Йон смотрел ей вслед, пока не заметил, что за ним наблюдает Вильде, – тот сидел за столом и чистил банан. Йон тут же сравнил его с обезьяной и представил себе, как его коллега бьет себя кулаками в грудь, бегает на кривых лапах и с развевающейся бородой по джунглям. Картина получилась настолько нелепая, что он невольно рассмеялся. Вильде беззлобно ухмыльнулся в ответ.
21
После уроков Йон поехал из «Буша» прямиком в Эппендорф. К его облегчению, черный «бенц» был припаркован прямо возле дома на улице Вольдсенвег. Вот и замечательно. А то он опасался, что Роберт еще в пятницу отдал машину в ремонт; там сразу обратят внимание, что он не забирает ее в срок. Интересно, не записывался ли он туда по телефону?
Йон осмотрел автомобиль со всех сторон и не обнаружил ничего мало-мальски необычного. Сиденья чистые, на них ничего не валяется, кроме черного зонтика; на приборной доске ни пылинки. Ухоженная машина, причем заметно, что ухаживают за ней профессионально, в мастерской. Под крышкой багажного отделения, возможно, лежат клюшки для гольфа.
Pro forma [19] он позвонил Роберту, потом пожилым супругам со второго этажа, хотя и видел, что там спущены жалюзи. Предпринял две безуспешных попытки с другими квартирами. Наконец ему открыла сорокалетняя дама с цокольного этажа; из ее квартиры вырвалось назойливо-душистое облако. Голова дамы была обмотана розовым махровым полотенцем.
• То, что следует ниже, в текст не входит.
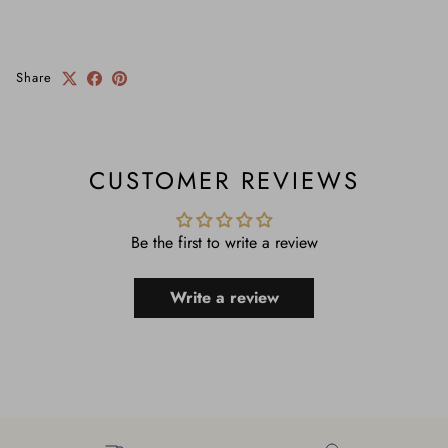
Share
CUSTOMER REVIEWS
Be the first to write a review
Write a review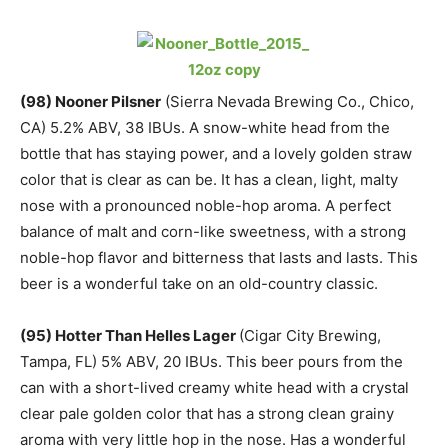
(
98) Nooner Pilsner
(Sierra Nevada Brewing Co., Chico,
CA) 5.2% ABV, 38 IBUs. A snow-white head from the
bottle that has staying power, and a lovely golden straw
color that is clear as can be. It has a clean, light, malty
nose with a pronounced noble-hop aroma. A perfect
balance of malt and corn-like sweetness, with a strong
noble-hop flavor and bitterness that lasts and lasts. This
beer is a wonderful take on an old-country classic.
(95) Hotter Than Helles Lager
(Cigar City Brewing,
Tampa, FL) 5% ABV, 20 IBUs. This beer pours from the
can with a short-lived creamy white head with a crystal
clear pale golden color that has a strong clean grainy
aroma with very little hop in the nose. Has a wonderful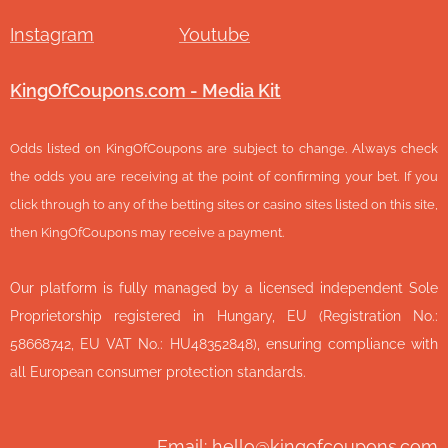
Instagram
Youtube
KingOfCoupons.com - Media Kit
Odds listed on KingOfCoupons are subject to change. Always check
the odds you are receiving at the point of confirming your bet. If you
click through to any of the betting sites or casino sites listed on this site,
then KingOfCoupons may receive a payment.
Our platform is fully managed by a licensed independent Sole
Proprietorship registered in Hungary, EU (Registration No.:
58668742, EU VAT No.: HU48352848), ensuring compliance with
all European consumer protection standards.
Email: hello@kingofcoupons.com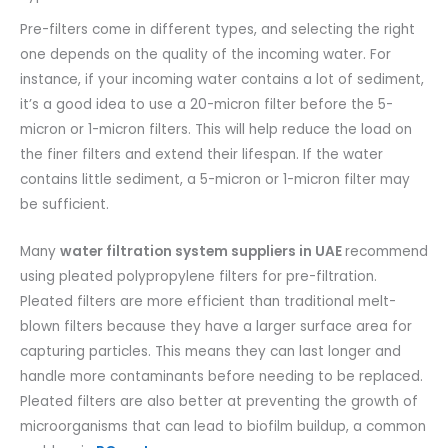
Pre-filters come in different types, and selecting the right
one depends on the quality of the incoming water. For
instance, if your incoming water contains a lot of sediment,
it’s a good idea to use a 20-micron filter before the 5-
micron or 1-micron filters. This will help reduce the load on
the finer filters and extend their lifespan. If the water
contains little sediment, a 5-micron or 1-micron filter may
be sufficient.
Many
water filtration system suppliers in UAE
recommend
using pleated polypropylene filters for pre-filtration.
Pleated filters are more efficient than traditional melt-
blown filters because they have a larger surface area for
capturing particles. This means they can last longer and
handle more contaminants before needing to be replaced.
Pleated filters are also better at preventing the growth of
microorganisms that can lead to biofilm buildup, a common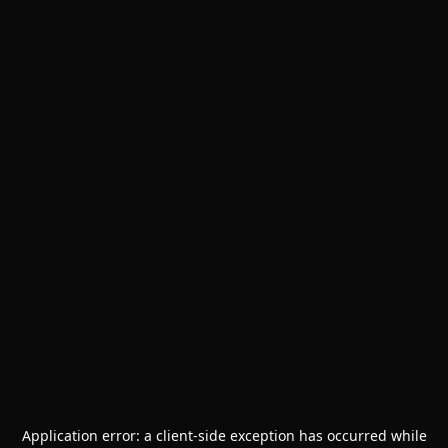
Application error: a
client
-side exception has occurred while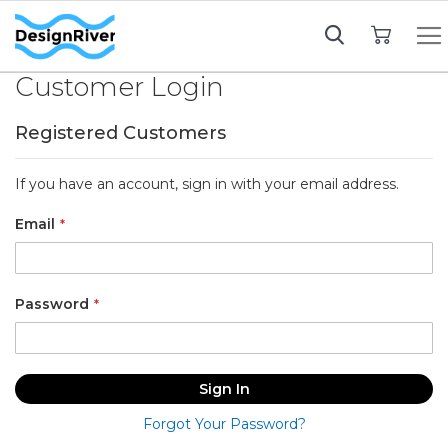
My Cart
Customer Login
Registered Customers
If you have an account, sign in with your email address.
Email
Password
Sign In
Forgot Your Password?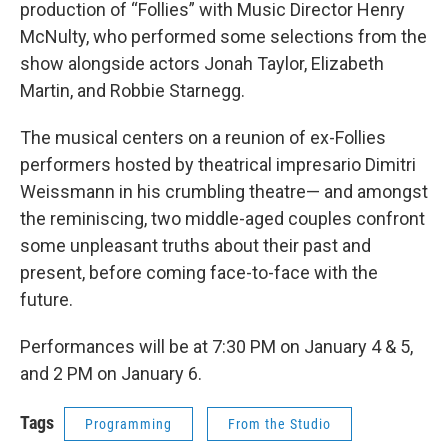
production of “Follies” with Music Director Henry
McNulty, who performed some selections from the
show alongside actors Jonah Taylor, Elizabeth
Martin, and Robbie Starnegg.
The musical centers on a reunion of ex-Follies
performers hosted by theatrical impresario Dimitri
Weissmann in his crumbling theatre— and amongst
the reminiscing, two middle-aged couples confront
some unpleasant truths about their past and
present, before coming face-to-face with the
future.
Performances will be at 7:30 PM on January 4 & 5,
and 2 PM on January 6.
Tags
Programming
From the Studio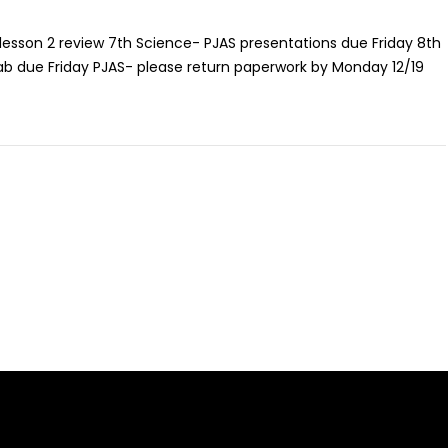
 lesson 2 review 7th Science- PJAS presentations due Friday 8th
b due Friday PJAS- please return paperwork by Monday 12/19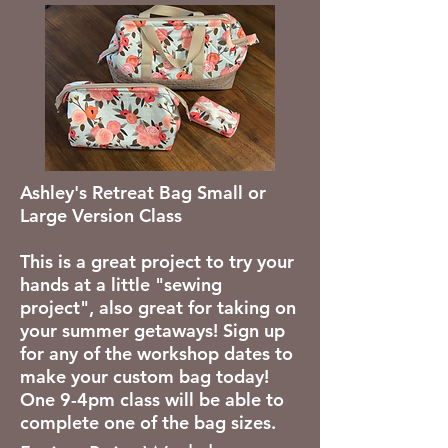
Ashley's Retreat Bag Small or
Large Version Class
This is a great project to try your
hands at a little "sewing
project", also great for taking on
your summer getaways! Sign up
for any of the workshop dates to
make your custom bag today!
One 9-4pm class will be able to
complete one of the bag sizes.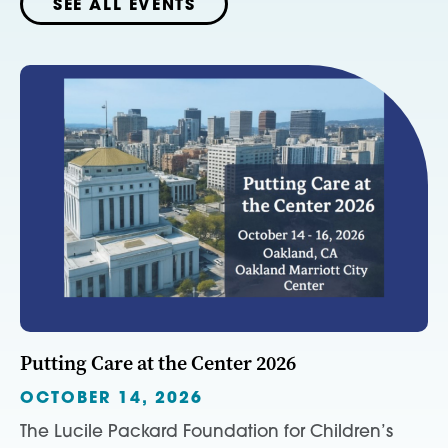
SEE ALL EVENTS
Putting Care at the Center 2026
OCTOBER 14, 2026
The Lucile Packard Foundation for Children’s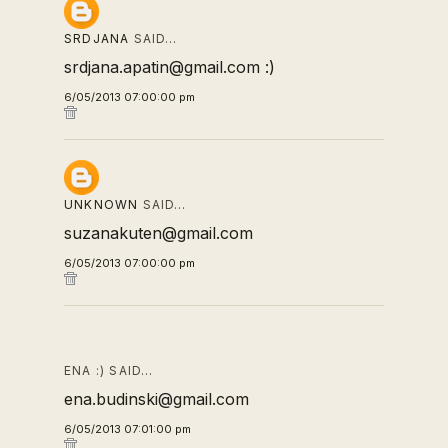
SRDJANA
SAID…
srdjana.apatin@gmail.com :)
6/05/2013 07:00:00 pm
UNKNOWN
SAID…
suzanakuten@gmail.com
6/05/2013 07:00:00 pm
ENA :) SAID…
ena.budinski@gmail.com
6/05/2013 07:01:00 pm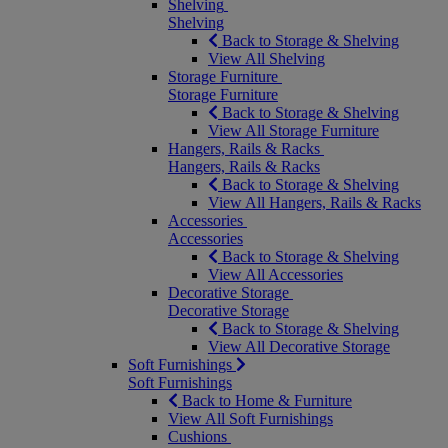
Shelving
Shelving
Back to Storage & Shelving
View All Shelving
Storage Furniture
Storage Furniture
Back to Storage & Shelving
View All Storage Furniture
Hangers, Rails & Racks
Hangers, Rails & Racks
Back to Storage & Shelving
View All Hangers, Rails & Racks
Accessories
Accessories
Back to Storage & Shelving
View All Accessories
Decorative Storage
Decorative Storage
Back to Storage & Shelving
View All Decorative Storage
Soft Furnishings
Soft Furnishings
Back to Home & Furniture
View All Soft Furnishings
Cushions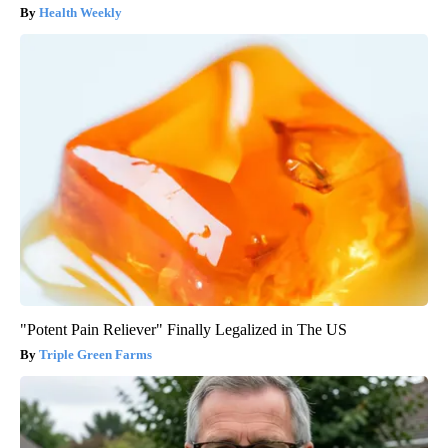
Health Weekly
"Potent Pain Reliever" Finally Legalized in The US
Triple Green Farms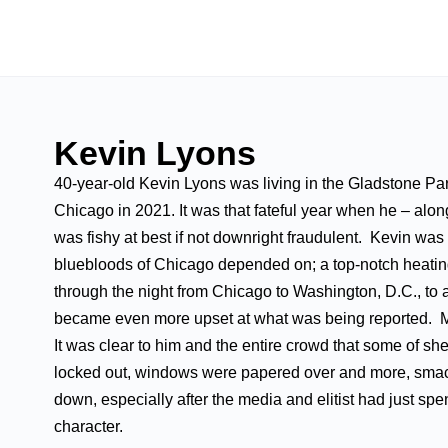
Kevin Lyons
40-year-old Kevin Lyons was living in the Gladstone Pa
Chicago in 2021. It was that fateful year when he – along
was fishy at best if not downright fraudulent. Kevin wa
bluebloods of Chicago depended on; a top-notch heating
through the night from Chicago to Washington, D.C., to at
became even more upset at what was being reported. M
It was clear to him and the entire crowd that some of 
locked out, windows were papered over and more, smack
down, especially after the media and elitist had just spe
character.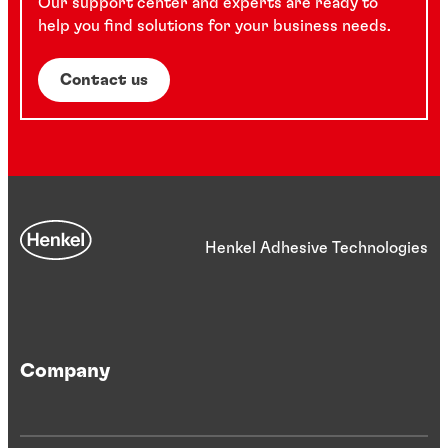
Our support center and experts are ready to
help you find solutions for your business needs.
Contact us
Henkel Adhesive Technologies
Company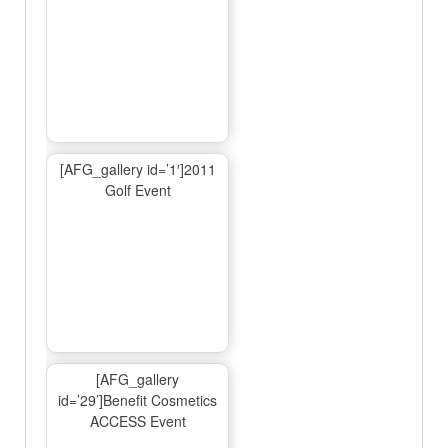
[AFG_gallery id=’1′]2011
Golf Event
[AFG_gallery
id=’29’]Benefit Cosmetics
ACCESS Event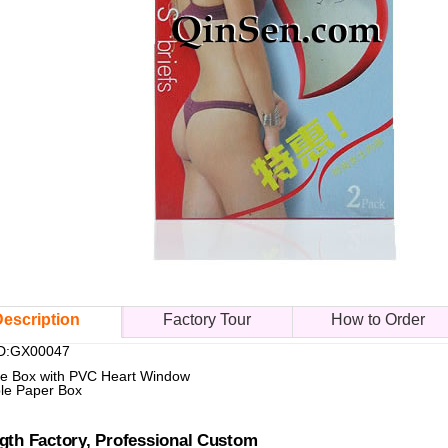
escription
Factory Tour
How to Order
ID:GX00047
ie Box with PVC Heart Window
le Paper Box
gth Factory, Professional Custom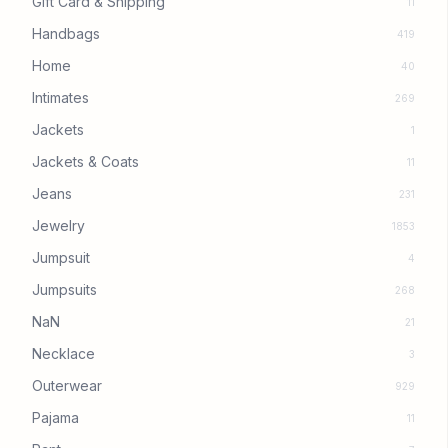
Gift Card & Shipping
11
Handbags
419
Home
40
Intimates
269
Jackets
1
Jackets & Coats
11
Jeans
231
Jewelry
1853
Jumpsuit
4
Jumpsuits
268
NaN
21
Necklace
3
Outerwear
929
Pajama
11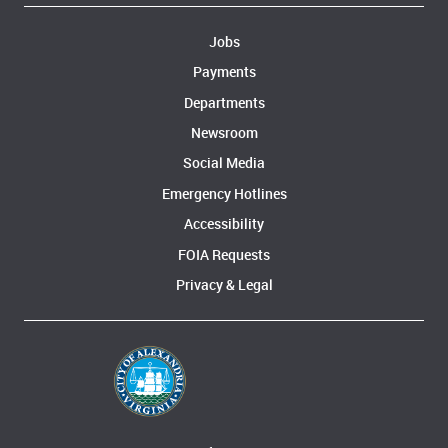
Jobs
Payments
Departments
Newsroom
Social Media
Emergency Hotlines
Accessibility
FOIA Requests
Privacy & Legal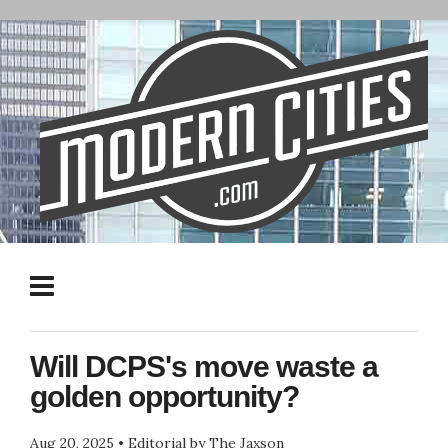
Will DCPS's move waste a
golden opportunity?
Aug 20, 2025
•
Editorial by The Jaxson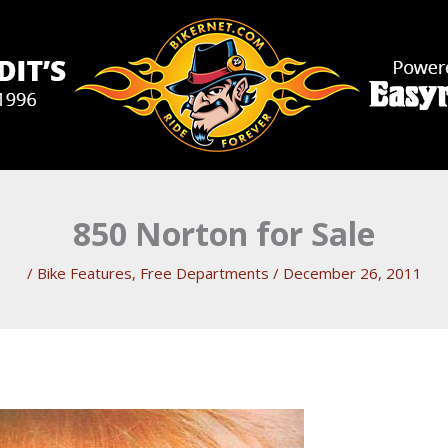
850 Norton for Sale
/
Bike Features
,
Free Departments
/
December 26, 2011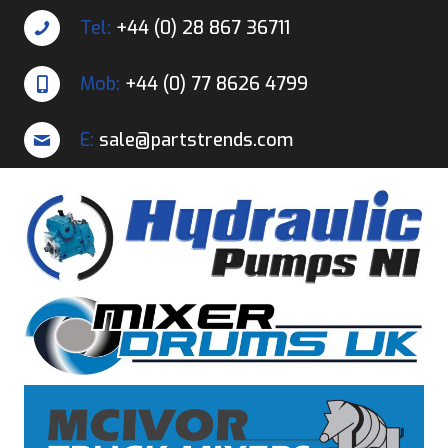
Tel:
+44 (0) 28 867 36711
Mob:
+44 (0) 77 8626 4799
E:
sale@partstrends.com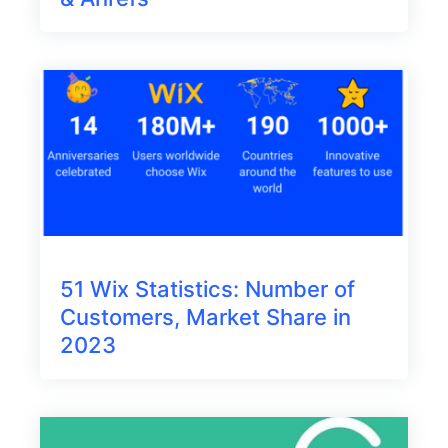
51 Wix Statistics: Number of
Customers, Market Share in
2023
– Фрау Кольберг? – И он произнес заготовленную речь.
Женщина была явно раздосадована его появлением.
– Не имею ни малейшего представления, где он находится, – заявила она, – мы с ним почти не контактируем.
Йон вспомнил, что у Роберта когда-то возник скандал с Кольбергами – на их террасу капала вода, когда его друг поливал на своем балконе ящичек с кулинарными травами.
– Во всяком случае, едва ли он куда-то уехал, – сказал он, – раз его автомобиль стоит тут перед дверью.
– Но он ведь мог уехать на поезде. Или улететь на самолете.
– Да, верно, вы правы. – Несмотря на ее раздраженный тон, Йон говорил предельно вежливо; фрау Кольберг должна сохранить о нем благоприятные воспоминания, на случай, если ее будут расспрашивать о нем. – Он мог улететь на несколько дней на юг, погреться на солнышке. Времени у него достаточно.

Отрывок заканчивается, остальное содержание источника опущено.